§ About this task:
Among the entries below, only the lines starting at the one with "rit on yksi" and ending at the one with "usjoukkueen päävalmentajaksi palaa", both included, are to be printed exactly.

Stored data
——

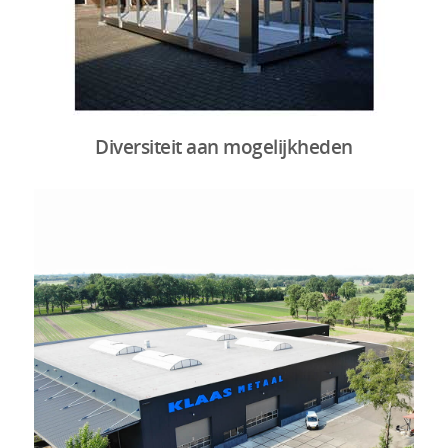
Diversiteit aan mogelijkheden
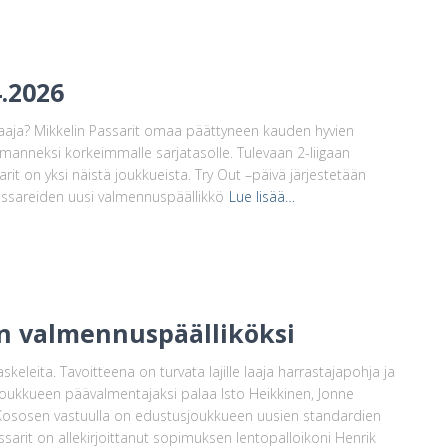
4.2026
elaaja? Mikkelin Passarit omaa päättyneen kauden hyvien
anneksi korkeimmalle sarjatasolle. Tulevaan 2-liigaan
rit on yksi näistä joukkueista. Try Out –päivä järjestetään
Passareiden uusi valmennuspäällikkö
Lue lisää…
n valmennuspäälliköksi
eleita. Tavoitteena on turvata lajille laaja harrastajapohja ja
usjoukkueen päävalmentajaksi palaa Isto Heikkinen, Jonne
Kososen vastuulla on edustusjoukkueen uusien standardien
sarit on allekirjoittanut sopimuksen lentopalloikoni Henrik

——

§ Written solution:
rit on yksi näistä joukkueista. Try Out –päivä järjestetään
Passareiden uusi valmennuspäällikkö
Lue lisää…
n valmennuspäälliköksi
eleita. Tavoitteena on turvata lajille laaja harrastajapohja ja
usjoukkueen päävalmentajaksi palaa Isto Heikkinen, Jonne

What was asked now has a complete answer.